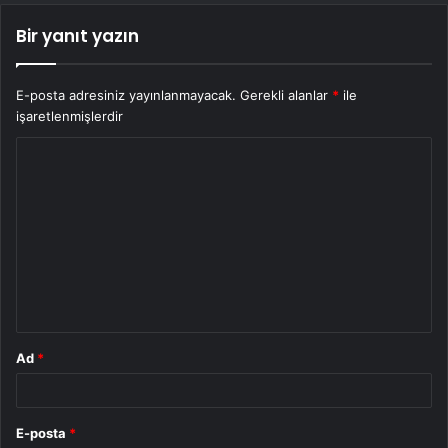
Bir yanıt yazın
E-posta adresiniz yayınlanmayacak.
Gerekli alanlar
*
ile
işaretlenmişlerdir
Y
o
r
u
m
*
Ad
*
E-posta
*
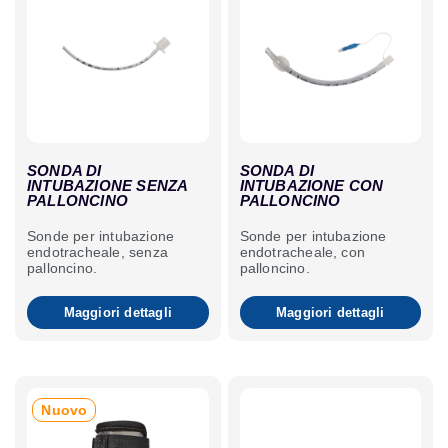
SONDA DI
SONDA DI
INTUBAZIONE SENZA
INTUBAZIONE CON
PALLONCINO
PALLONCINO
Sonde per intubazione
Sonde per intubazione
endotracheale, senza
endotracheale, con
palloncino.
palloncino.
Maggiori dettagli
Maggiori dettagli
Nuovo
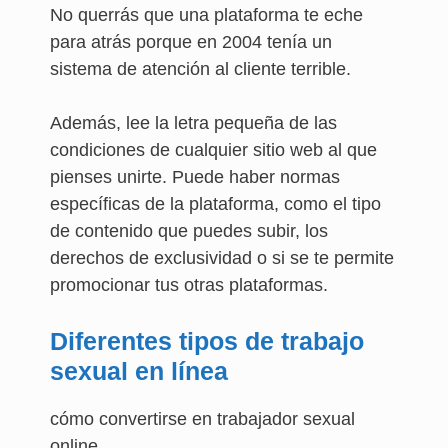
No querrás que una plataforma te eche
para atrás porque en 2004 tenía un
sistema de atención al cliente terrible.
Además, lee la letra pequeña de las
condiciones de cualquier sitio web al que
pienses unirte. Puede haber normas
específicas de la plataforma, como el tipo
de contenido que puedes subir, los
derechos de exclusividad o si se te permite
promocionar tus otras plataformas.
Diferentes tipos de trabajo
sexual en línea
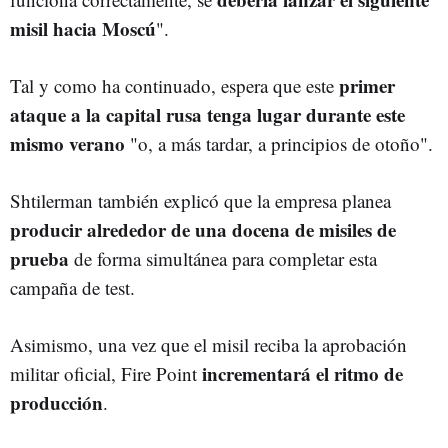
misil hacia Moscú
".
primer
Tal y como ha continuado, espera que este
ataque a la capital rusa tenga lugar durante este
mismo verano
"o, a más tardar, a principios de otoño".
Shtilerman también explicó que la empresa planea
producir alrededor de una docena de misiles de
prueba
de forma simultánea para completar esta
campaña de test.
Asimismo, una vez que el misil reciba la aprobación
incrementará el ritmo de
militar oficial, Fire Point
producción
.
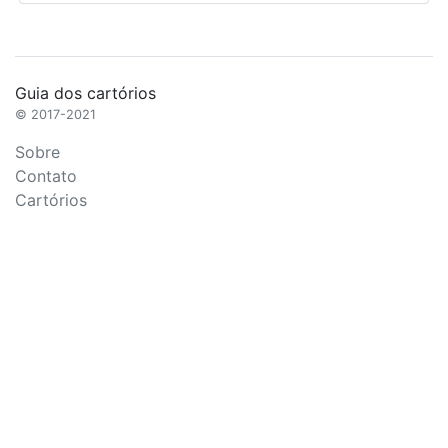
Guia dos cartórios
© 2017-2021
Sobre
Contato
Cartórios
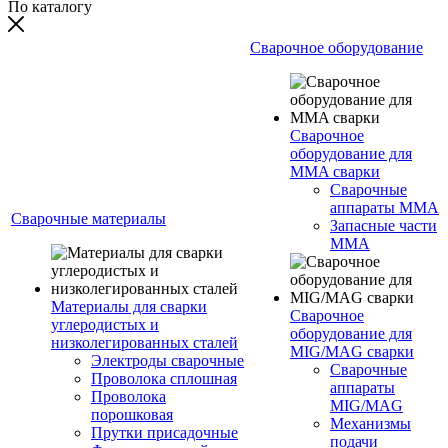
По каталогу
Сварочное оборудование
Сварочное
оборудование для
MMA сварки
Сварочные
аппараты MMA
Сварочные материалы
Запасные части
MMA
Материалы для сварки
Сварочное
углеродистых и
оборудование для
низколегированных сталей
MIG/MAG сварки
Электроды сварочные
Сварочные
Проволока сплошная
аппараты
Проволока
MIG/MAG
порошковая
Механизмы
Прутки присадочные
подачи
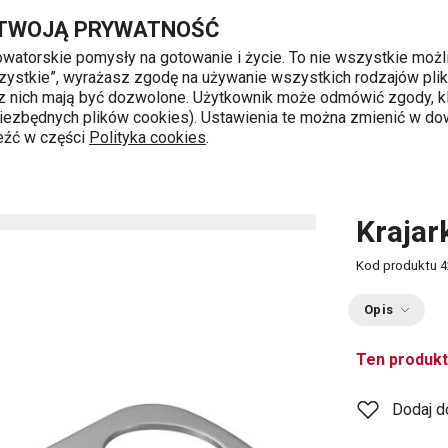
Przejdź do głównej zawartości
Przejdź do wyszukiwania
Przejdź do nawigacji
 TWOJĄ PRYWATNOŚĆ
nowatorskie pomysły na gotowanie i życie. To nie wszystkie możl
 wszystkie”, wyrażasz zgodę na używanie wszystkich rodzajów pli
 z nich mają być dozwolone. Użytkownik może odmówić zgody, kl
k od 8 do 16
 niezbędnych plików cookies). Ustawienia te można zmienić w d
leźć w części
Polityka cookies
.
Krajar
Kod produktu
4
Opis
Ten produkt
Dodaj d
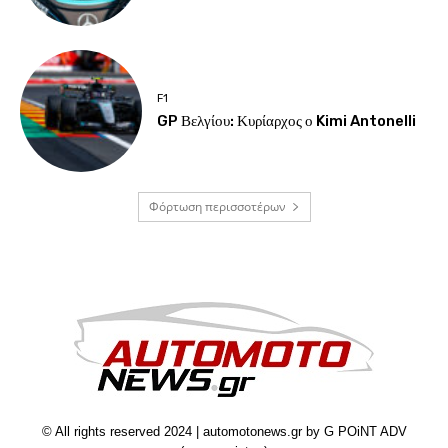
F1
GP Βελγίου: Κυρίαρχος ο Kimi Antonelli
Φόρτωση περισσοτέρων
© All rights reserved 2024 | automotonews.gr by G POiNT ADV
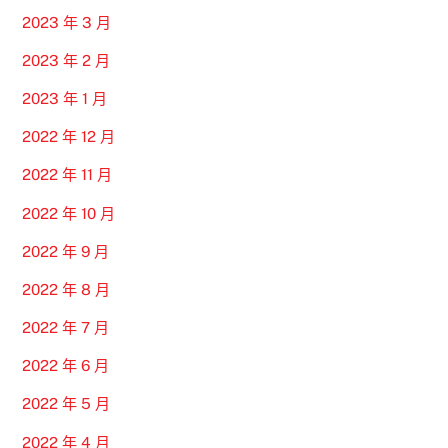
2023 年 3 月
2023 年 2 月
2023 年 1 月
2022 年 12 月
2022 年 11 月
2022 年 10 月
2022 年 9 月
2022 年 8 月
2022 年 7 月
2022 年 6 月
2022 年 5 月
2022 年 4 月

* Work instructions: In the entries above, find the line that contains "Diferentes tipos de trabajo", then repeat exactly every line from the first one through that line, with no pictures.

* Task solution:
Bir yanıt yazın
E-posta adresiniz yayınlanmayacak.
Gerekli alanlar
*
ile
işaretlenmişlerdir
Y
o
r
u
m
*
Ad
*
E-posta
*
SONDA DI
SONDA DI
INTUBAZIONE SENZA
INTUBAZIONE CON
PALLONCINO
PALLONCINO
Sonde per intubazione
Sonde per intubazione
endotracheale, senza
endotracheale, con
palloncino.
palloncino.
Maggiori dettagli
Maggiori dettagli
Nuovo
No querrás que una plataforma te eche
para atrás porque en 2004 tenía un
sistema de atención al cliente terrible.
Además, lee la letra pequeña de las
condiciones de cualquier sitio web al que
pienses unirte. Puede haber normas
específicas de la plataforma, como el tipo
de contenido que puedes subir, los
derechos de exclusividad o si se te permite
promocionar tus otras plataformas.
Diferentes tipos de trabajo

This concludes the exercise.